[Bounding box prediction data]
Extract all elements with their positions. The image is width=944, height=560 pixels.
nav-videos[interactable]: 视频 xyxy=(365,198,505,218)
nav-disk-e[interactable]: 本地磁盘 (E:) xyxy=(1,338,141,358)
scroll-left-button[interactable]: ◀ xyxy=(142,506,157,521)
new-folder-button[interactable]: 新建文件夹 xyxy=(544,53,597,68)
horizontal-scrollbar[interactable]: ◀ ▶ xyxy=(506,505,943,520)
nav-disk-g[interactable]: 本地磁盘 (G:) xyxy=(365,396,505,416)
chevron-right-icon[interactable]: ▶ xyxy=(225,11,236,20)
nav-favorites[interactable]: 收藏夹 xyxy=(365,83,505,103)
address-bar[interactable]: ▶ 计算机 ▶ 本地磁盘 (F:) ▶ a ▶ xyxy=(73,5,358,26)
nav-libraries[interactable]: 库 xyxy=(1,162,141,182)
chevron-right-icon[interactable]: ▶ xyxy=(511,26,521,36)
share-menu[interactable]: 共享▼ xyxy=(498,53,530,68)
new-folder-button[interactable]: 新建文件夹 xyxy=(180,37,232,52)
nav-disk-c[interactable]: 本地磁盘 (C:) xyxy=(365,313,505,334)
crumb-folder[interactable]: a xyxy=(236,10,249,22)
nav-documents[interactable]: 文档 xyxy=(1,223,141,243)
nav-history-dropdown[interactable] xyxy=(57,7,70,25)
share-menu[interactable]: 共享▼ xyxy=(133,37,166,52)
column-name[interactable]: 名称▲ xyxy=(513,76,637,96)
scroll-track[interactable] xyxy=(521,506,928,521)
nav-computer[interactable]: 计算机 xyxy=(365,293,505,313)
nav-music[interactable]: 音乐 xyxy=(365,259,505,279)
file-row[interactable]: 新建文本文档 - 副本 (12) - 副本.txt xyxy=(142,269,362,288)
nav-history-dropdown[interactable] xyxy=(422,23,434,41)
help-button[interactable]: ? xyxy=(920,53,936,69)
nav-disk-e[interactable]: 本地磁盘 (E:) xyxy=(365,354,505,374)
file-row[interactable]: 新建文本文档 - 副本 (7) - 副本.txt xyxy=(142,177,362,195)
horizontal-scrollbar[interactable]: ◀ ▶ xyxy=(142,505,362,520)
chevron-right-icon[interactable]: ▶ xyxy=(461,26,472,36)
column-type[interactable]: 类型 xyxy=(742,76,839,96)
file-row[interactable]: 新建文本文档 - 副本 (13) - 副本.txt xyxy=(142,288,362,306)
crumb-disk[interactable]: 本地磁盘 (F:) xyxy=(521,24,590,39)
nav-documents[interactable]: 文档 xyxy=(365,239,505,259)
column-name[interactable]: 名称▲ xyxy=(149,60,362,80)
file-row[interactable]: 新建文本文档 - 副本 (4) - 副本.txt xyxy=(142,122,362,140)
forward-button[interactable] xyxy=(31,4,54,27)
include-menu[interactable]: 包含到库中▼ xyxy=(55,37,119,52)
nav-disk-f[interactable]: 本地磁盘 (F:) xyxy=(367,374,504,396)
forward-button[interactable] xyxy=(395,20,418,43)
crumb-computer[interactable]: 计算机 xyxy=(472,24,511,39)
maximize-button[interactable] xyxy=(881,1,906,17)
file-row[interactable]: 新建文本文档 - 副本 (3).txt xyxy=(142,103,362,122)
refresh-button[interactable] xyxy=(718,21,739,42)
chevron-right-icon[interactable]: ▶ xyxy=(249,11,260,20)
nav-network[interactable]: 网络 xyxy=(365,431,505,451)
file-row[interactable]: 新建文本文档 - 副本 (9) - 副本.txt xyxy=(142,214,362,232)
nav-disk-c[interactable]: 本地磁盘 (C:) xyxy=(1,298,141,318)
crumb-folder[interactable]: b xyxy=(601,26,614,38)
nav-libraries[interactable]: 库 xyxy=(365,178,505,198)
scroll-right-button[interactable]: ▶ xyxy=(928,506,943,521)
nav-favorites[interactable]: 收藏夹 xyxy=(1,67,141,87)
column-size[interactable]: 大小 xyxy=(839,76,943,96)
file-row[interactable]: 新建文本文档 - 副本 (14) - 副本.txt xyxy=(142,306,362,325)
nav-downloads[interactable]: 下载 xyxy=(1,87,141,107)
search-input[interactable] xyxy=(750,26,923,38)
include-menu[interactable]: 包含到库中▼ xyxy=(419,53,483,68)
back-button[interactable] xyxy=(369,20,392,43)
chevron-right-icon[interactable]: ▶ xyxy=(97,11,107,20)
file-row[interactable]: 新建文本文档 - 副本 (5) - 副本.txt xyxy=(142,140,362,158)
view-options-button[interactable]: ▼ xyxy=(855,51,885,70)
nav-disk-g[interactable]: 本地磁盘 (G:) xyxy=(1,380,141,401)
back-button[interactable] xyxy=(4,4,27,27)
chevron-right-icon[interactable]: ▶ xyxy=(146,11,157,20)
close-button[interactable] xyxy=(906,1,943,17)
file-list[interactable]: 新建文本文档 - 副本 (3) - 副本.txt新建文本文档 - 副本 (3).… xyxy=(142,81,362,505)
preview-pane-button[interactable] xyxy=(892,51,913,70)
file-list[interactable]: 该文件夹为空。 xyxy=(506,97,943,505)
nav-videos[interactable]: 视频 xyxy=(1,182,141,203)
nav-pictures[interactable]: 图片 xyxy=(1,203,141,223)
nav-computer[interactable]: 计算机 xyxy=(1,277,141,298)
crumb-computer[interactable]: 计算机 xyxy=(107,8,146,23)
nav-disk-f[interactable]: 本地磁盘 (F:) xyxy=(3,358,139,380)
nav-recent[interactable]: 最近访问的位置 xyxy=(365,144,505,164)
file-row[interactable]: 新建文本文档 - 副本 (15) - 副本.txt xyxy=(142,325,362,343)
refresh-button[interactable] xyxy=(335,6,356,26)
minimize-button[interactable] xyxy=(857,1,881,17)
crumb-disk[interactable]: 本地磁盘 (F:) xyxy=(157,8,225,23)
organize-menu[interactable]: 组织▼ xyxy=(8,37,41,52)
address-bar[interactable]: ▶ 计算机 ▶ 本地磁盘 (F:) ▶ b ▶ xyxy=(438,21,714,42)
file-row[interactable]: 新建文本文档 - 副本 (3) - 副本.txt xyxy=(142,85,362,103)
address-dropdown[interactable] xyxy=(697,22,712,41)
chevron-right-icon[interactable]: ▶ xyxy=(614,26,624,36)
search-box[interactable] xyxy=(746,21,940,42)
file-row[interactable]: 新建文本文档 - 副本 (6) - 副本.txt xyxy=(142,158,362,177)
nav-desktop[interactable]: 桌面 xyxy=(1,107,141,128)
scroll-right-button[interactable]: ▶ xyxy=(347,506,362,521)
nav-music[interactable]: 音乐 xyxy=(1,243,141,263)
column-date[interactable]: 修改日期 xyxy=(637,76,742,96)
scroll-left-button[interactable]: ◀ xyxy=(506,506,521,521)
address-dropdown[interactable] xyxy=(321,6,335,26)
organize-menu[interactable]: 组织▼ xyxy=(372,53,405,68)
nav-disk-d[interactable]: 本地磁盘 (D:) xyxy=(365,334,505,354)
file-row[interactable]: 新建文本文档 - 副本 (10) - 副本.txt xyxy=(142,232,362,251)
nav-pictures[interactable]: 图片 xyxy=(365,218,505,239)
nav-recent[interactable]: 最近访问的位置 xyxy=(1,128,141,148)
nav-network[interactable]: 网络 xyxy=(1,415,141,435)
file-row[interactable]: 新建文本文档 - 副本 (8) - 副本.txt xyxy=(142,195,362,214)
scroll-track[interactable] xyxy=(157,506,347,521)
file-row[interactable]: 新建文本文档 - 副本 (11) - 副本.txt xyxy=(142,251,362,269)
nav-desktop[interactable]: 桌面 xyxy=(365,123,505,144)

Task description
Each record is to be repeated exactly.

Output for this task
Extract all elements with their positions. The image is width=944, height=560 pixels.
nav-videos[interactable]: 视频 xyxy=(365,198,505,218)
nav-disk-e[interactable]: 本地磁盘 (E:) xyxy=(1,338,141,358)
scroll-left-button[interactable]: ◀ xyxy=(142,506,157,521)
new-folder-button[interactable]: 新建文件夹 xyxy=(544,53,597,68)
horizontal-scrollbar[interactable]: ◀ ▶ xyxy=(506,505,943,520)
nav-disk-g[interactable]: 本地磁盘 (G:) xyxy=(365,396,505,416)
chevron-right-icon[interactable]: ▶ xyxy=(225,11,236,20)
nav-favorites[interactable]: 收藏夹 xyxy=(365,83,505,103)
address-bar[interactable]: ▶ 计算机 ▶ 本地磁盘 (F:) ▶ a ▶ xyxy=(73,5,358,26)
nav-libraries[interactable]: 库 xyxy=(1,162,141,182)
chevron-right-icon[interactable]: ▶ xyxy=(511,26,521,36)
share-menu[interactable]: 共享▼ xyxy=(498,53,530,68)
new-folder-button[interactable]: 新建文件夹 xyxy=(180,37,232,52)
nav-disk-c[interactable]: 本地磁盘 (C:) xyxy=(365,313,505,334)
crumb-folder[interactable]: a xyxy=(236,10,249,22)
nav-documents[interactable]: 文档 xyxy=(1,223,141,243)
nav-history-dropdown[interactable] xyxy=(57,7,70,25)
share-menu[interactable]: 共享▼ xyxy=(133,37,166,52)
column-name[interactable]: 名称▲ xyxy=(513,76,637,96)
scroll-track[interactable] xyxy=(521,506,928,521)
nav-computer[interactable]: 计算机 xyxy=(365,293,505,313)
nav-music[interactable]: 音乐 xyxy=(365,259,505,279)
file-row[interactable]: 新建文本文档 - 副本 (12) - 副本.txt xyxy=(142,269,362,288)
nav-history-dropdown[interactable] xyxy=(422,23,434,41)
help-button[interactable]: ? xyxy=(920,53,936,69)
nav-disk-e[interactable]: 本地磁盘 (E:) xyxy=(365,354,505,374)
file-row[interactable]: 新建文本文档 - 副本 (7) - 副本.txt xyxy=(142,177,362,195)
horizontal-scrollbar[interactable]: ◀ ▶ xyxy=(142,505,362,520)
chevron-right-icon[interactable]: ▶ xyxy=(461,26,472,36)
column-type[interactable]: 类型 xyxy=(742,76,839,96)
file-row[interactable]: 新建文本文档 - 副本 (13) - 副本.txt xyxy=(142,288,362,306)
crumb-disk[interactable]: 本地磁盘 (F:) xyxy=(521,24,590,39)
nav-documents[interactable]: 文档 xyxy=(365,239,505,259)
column-name[interactable]: 名称▲ xyxy=(149,60,362,80)
file-row[interactable]: 新建文本文档 - 副本 (4) - 副本.txt xyxy=(142,122,362,140)
forward-button[interactable] xyxy=(31,4,54,27)
include-menu[interactable]: 包含到库中▼ xyxy=(55,37,119,52)
nav-disk-f[interactable]: 本地磁盘 (F:) xyxy=(367,374,504,396)
forward-button[interactable] xyxy=(395,20,418,43)
crumb-computer[interactable]: 计算机 xyxy=(472,24,511,39)
maximize-button[interactable] xyxy=(881,1,906,17)
file-row[interactable]: 新建文本文档 - 副本 (3).txt xyxy=(142,103,362,122)
refresh-button[interactable] xyxy=(718,21,739,42)
chevron-right-icon[interactable]: ▶ xyxy=(249,11,260,20)
nav-network[interactable]: 网络 xyxy=(365,431,505,451)
file-row[interactable]: 新建文本文档 - 副本 (9) - 副本.txt xyxy=(142,214,362,232)
nav-disk-c[interactable]: 本地磁盘 (C:) xyxy=(1,298,141,318)
crumb-folder[interactable]: b xyxy=(601,26,614,38)
nav-libraries[interactable]: 库 xyxy=(365,178,505,198)
scroll-right-button[interactable]: ▶ xyxy=(928,506,943,521)
nav-favorites[interactable]: 收藏夹 xyxy=(1,67,141,87)
column-size[interactable]: 大小 xyxy=(839,76,943,96)
file-row[interactable]: 新建文本文档 - 副本 (14) - 副本.txt xyxy=(142,306,362,325)
nav-downloads[interactable]: 下载 xyxy=(1,87,141,107)
search-input[interactable] xyxy=(750,26,923,38)
include-menu[interactable]: 包含到库中▼ xyxy=(419,53,483,68)
back-button[interactable] xyxy=(369,20,392,43)
chevron-right-icon[interactable]: ▶ xyxy=(97,11,107,20)
file-row[interactable]: 新建文本文档 - 副本 (5) - 副本.txt xyxy=(142,140,362,158)
view-options-button[interactable]: ▼ xyxy=(855,51,885,70)
nav-disk-g[interactable]: 本地磁盘 (G:) xyxy=(1,380,141,401)
back-button[interactable] xyxy=(4,4,27,27)
chevron-right-icon[interactable]: ▶ xyxy=(146,11,157,20)
close-button[interactable] xyxy=(906,1,943,17)
file-list[interactable]: 新建文本文档 - 副本 (3) - 副本.txt新建文本文档 - 副本 (3).… xyxy=(142,81,362,505)
preview-pane-button[interactable] xyxy=(892,51,913,70)
file-list[interactable]: 该文件夹为空。 xyxy=(506,97,943,505)
nav-videos[interactable]: 视频 xyxy=(1,182,141,203)
nav-pictures[interactable]: 图片 xyxy=(1,203,141,223)
nav-computer[interactable]: 计算机 xyxy=(1,277,141,298)
crumb-computer[interactable]: 计算机 xyxy=(107,8,146,23)
nav-disk-f[interactable]: 本地磁盘 (F:) xyxy=(3,358,139,380)
nav-recent[interactable]: 最近访问的位置 xyxy=(365,144,505,164)
file-row[interactable]: 新建文本文档 - 副本 (15) - 副本.txt xyxy=(142,325,362,343)
refresh-button[interactable] xyxy=(335,6,356,26)
minimize-button[interactable] xyxy=(857,1,881,17)
crumb-disk[interactable]: 本地磁盘 (F:) xyxy=(157,8,225,23)
organize-menu[interactable]: 组织▼ xyxy=(8,37,41,52)
address-bar[interactable]: ▶ 计算机 ▶ 本地磁盘 (F:) ▶ b ▶ xyxy=(438,21,714,42)
file-row[interactable]: 新建文本文档 - 副本 (3) - 副本.txt xyxy=(142,85,362,103)
address-dropdown[interactable] xyxy=(697,22,712,41)
chevron-right-icon[interactable]: ▶ xyxy=(614,26,624,36)
search-box[interactable] xyxy=(746,21,940,42)
file-row[interactable]: 新建文本文档 - 副本 (6) - 副本.txt xyxy=(142,158,362,177)
nav-desktop[interactable]: 桌面 xyxy=(1,107,141,128)
scroll-right-button[interactable]: ▶ xyxy=(347,506,362,521)
nav-music[interactable]: 音乐 xyxy=(1,243,141,263)
column-date[interactable]: 修改日期 xyxy=(637,76,742,96)
scroll-left-button[interactable]: ◀ xyxy=(506,506,521,521)
address-dropdown[interactable] xyxy=(321,6,335,26)
organize-menu[interactable]: 组织▼ xyxy=(372,53,405,68)
nav-disk-d[interactable]: 本地磁盘 (D:) xyxy=(365,334,505,354)
file-row[interactable]: 新建文本文档 - 副本 (10) - 副本.txt xyxy=(142,232,362,251)
nav-pictures[interactable]: 图片 xyxy=(365,218,505,239)
nav-recent[interactable]: 最近访问的位置 xyxy=(1,128,141,148)
nav-network[interactable]: 网络 xyxy=(1,415,141,435)
file-row[interactable]: 新建文本文档 - 副本 (8) - 副本.txt xyxy=(142,195,362,214)
scroll-track[interactable] xyxy=(157,506,347,521)
file-row[interactable]: 新建文本文档 - 副本 (11) - 副本.txt xyxy=(142,251,362,269)
nav-desktop[interactable]: 桌面 xyxy=(365,123,505,144)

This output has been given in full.